Auditing

Depending on the application, there may be legal requirements for auditing users' operations and recording all data access. Auditing can provide evidence that links customers to specific requests. Affirming validity is an important factor in many online business systems to help maintain trust between the customer and the business responsible for the application, or service.

Requirements for auditing

An analyst can trace the sequence of business operations that users perform so that you can reconstruct users' actions. Tracing the sequence of operations may be necessary as a matter of record, or as part of a forensic investigation.

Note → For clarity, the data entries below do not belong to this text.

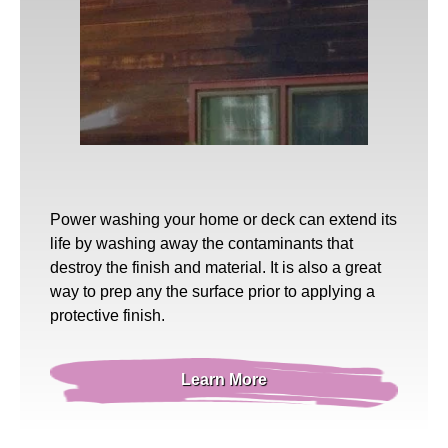
Power washing
your home or deck can extend its
life by washing away the contaminants that
destroy the finish and material. It is also a great
way to prep any the surface prior to applying a
protective finish.
Learn More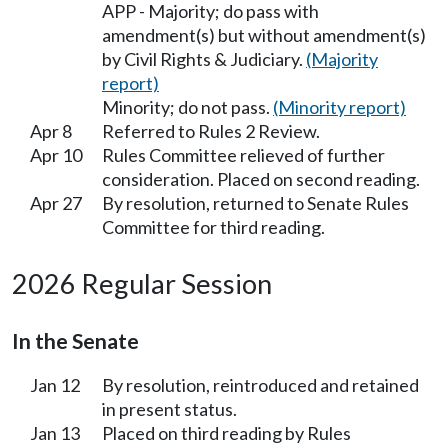
APP - Majority; do pass with
amendment(s) but without amendment(s)
by Civil Rights & Judiciary.
(Majority
report)
Minority; do not pass.
(Minority report)
Apr 8
Referred to Rules 2 Review.
Apr 10
Rules Committee relieved of further
consideration. Placed on second reading.
Apr 27
By resolution, returned to Senate Rules
Committee for third reading.
2026 Regular Session
In the Senate
Jan 12
By resolution, reintroduced and retained
in present status.
Jan 13
Placed on third reading by Rules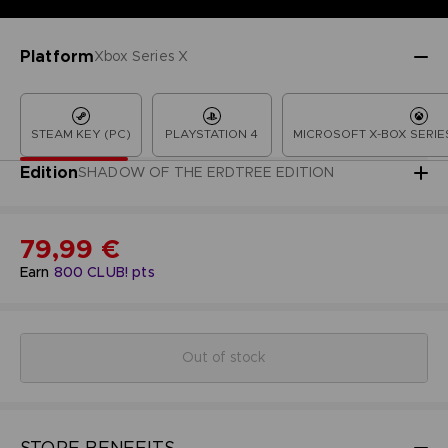
Platform
Xbox Series X
STEAM KEY (PC)
PLAYSTATION 4
MICROSOFT X-BOX SERIES
Edition
SHADOW OF THE ERDTREE EDITION
79,99 €
Earn
800
CLUB! pts
Out of stock
STORE BENEFITS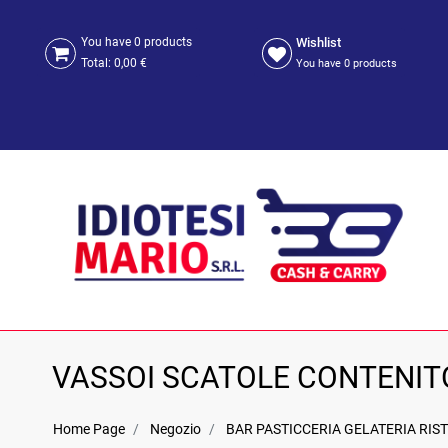
Wishlist
You have
0
products
Total:
0,00 €
You have
0
products
VASSOI SCATOLE CONTENIT
Home Page
Negozio
BAR PASTICCERIA GELATERIA RIST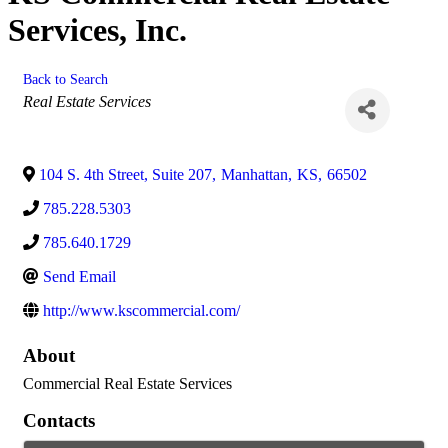
Services, Inc.
Back to Search
Categories
Real Estate Services
104 S. 4th Street, Suite 207
,
Manhattan
,
KS
,
66502
785.228.5303
785.640.1729
Send Email
http://www.kscommercial.com/
About
Commercial Real Estate Services
Contacts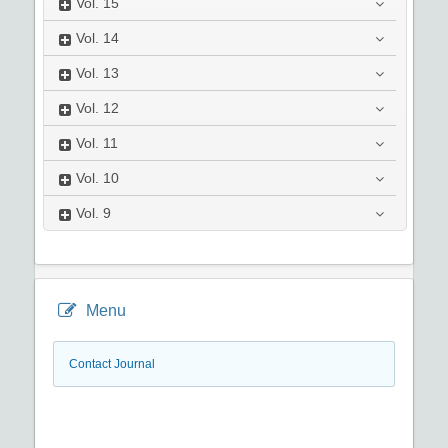
Vol.
15
Vol.
14
Vol.
13
Vol.
12
Vol.
11
Vol.
10
Vol.
9
Menu
Contact Journal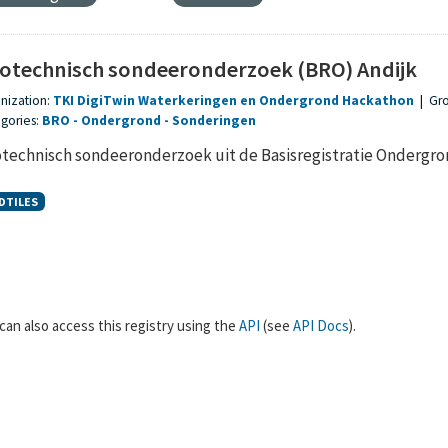
otechnisch sondeeronderzoek (BRO) Andijk
nization:
TKI DigiTwin Waterkeringen en Ondergrond Hackathon
|
Gr
gories:
BRO
Ondergrond
Sonderingen
technisch sondeeronderzoek uit de Basisregistratie Ondergr
DTILES
can also access this registry using the
API
(see
API Docs
).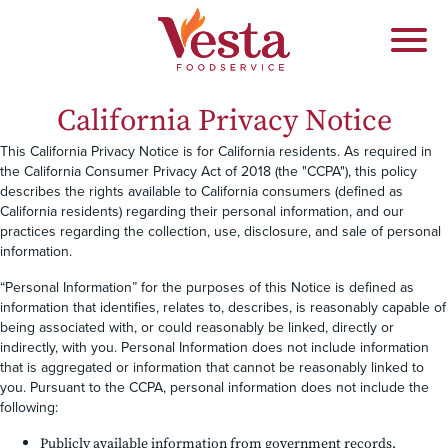
California Privacy Notice
This California Privacy Notice is for California residents. As required in
the California Consumer Privacy Act of 2018 (the "CCPA"), this policy
describes the rights available to California consumers (defined as
California residents) regarding their personal information, and our
practices regarding the collection, use, disclosure, and sale of personal
information.
“Personal Information” for the purposes of this Notice is defined as
information that identifies, relates to, describes, is reasonably capable of
being associated with, or could reasonably be linked, directly or
indirectly, with you. Personal Information does not include information
that is aggregated or information that cannot be reasonably linked to
you. Pursuant to the CCPA, personal information does not include the
following:
Publicly available information from government records.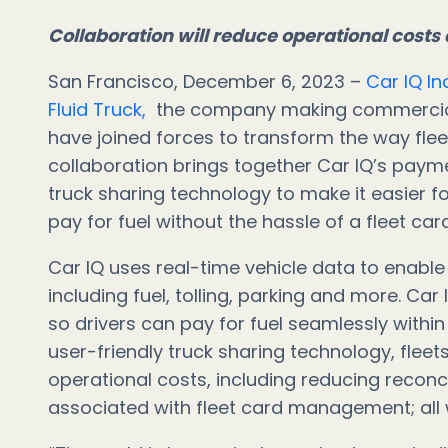
Collaboration will reduce operational costs 
San Francisco, December 6, 2023 –
Car IQ In
Fluid Truck,
the company making commercial v
have joined forces to transform the way flee
collaboration brings together Car IQ’s payme
truck sharing technology to make it easier for
pay for fuel without the hassle of a fleet ca
Car IQ uses real-time vehicle data to enable 
including fuel, tolling, parking and more. Car 
so drivers can pay for fuel seamlessly within
user-friendly truck sharing technology, fleets 
operational costs, including reducing reconci
associated with fleet card management; all wh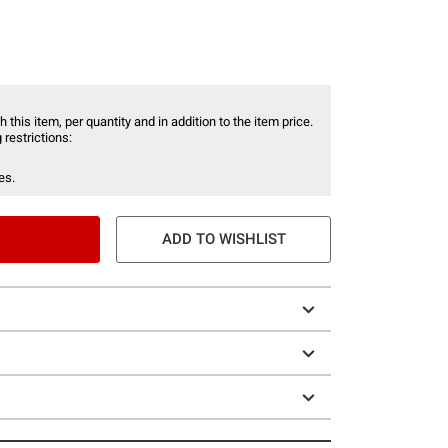
 this item, per quantity and in addition to the item price.
 restrictions:
es.
ADD TO WISHLIST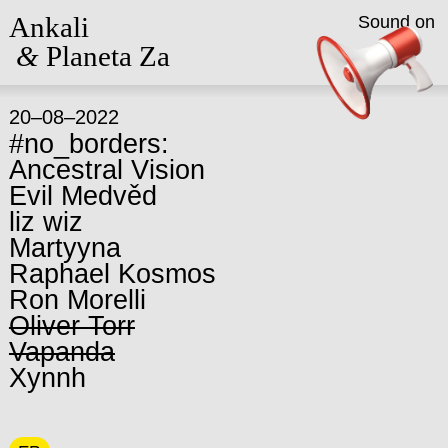
Ankali
Sound on
&
Planeta Za
20–08–2022
#no_borders:
Ancestral Vision
Evil Medvěd
liz wiz
Martyyna
Raphael Kosmos
Ron Morelli
Oliver Torr
Vapanda
Xynnh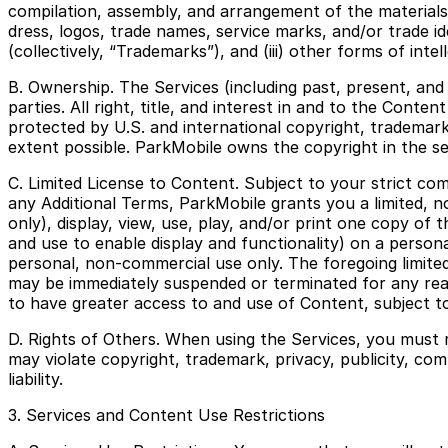
compilation, assembly, and arrangement of the materials o
dress, logos, trade names, service marks, and/or trade id
(collectively, “Trademarks”), and (iii) other forms of intel
B. Ownership. The Services (including past, present, and
parties. All right, title, and interest in and to the Conte
protected by U.S. and international copyright, trademark,
extent possible. ParkMobile owns the copyright in the s
C. Limited License to Content. Subject to your strict c
any Additional Terms, ParkMobile grants you a limited, 
only), display, view, use, play, and/or print one copy o
and use to enable display and functionality) on a person
personal, non-commercial use only. The foregoing limited 
may be immediately suspended or terminated for any reaso
to have greater access to and use of Content, subject to
D. Rights of Others. When using the Services, you must 
may violate copyright, trademark, privacy, publicity, com
liability.
3. Services and Content Use Restrictions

Audit information is highly sensitive. This information includes data that identifies the users of the system and the tasks that they're doing. Reports contain sensitive audit information available only to trusted analysts. An analyst can generate a range of reports. For example, reports may list the following activities:

  • All users' activities occurring during a specified time frame.
  • The chronology of a single user's activity.
  • The sequence of operations performed against one or more resources.

Requirements for data collection

The primary sources of auditing information can include:

  • The security system that manages user authentication.
  • Trace logs that record user activity.
  • Security logs that track all network requests.

Regulatory requirements may dictate the format of the audit data and the way it's stored. For example, it may not be possible to clean the data in any way. It must be recorded in its original format. Access to the data repository must be protected to prevent tampering.

Analyze audit data

An analyst must access all the raw data in its original form. Aside from the common audit report requirement, the tools for analyzing this data are specialized and external to the system.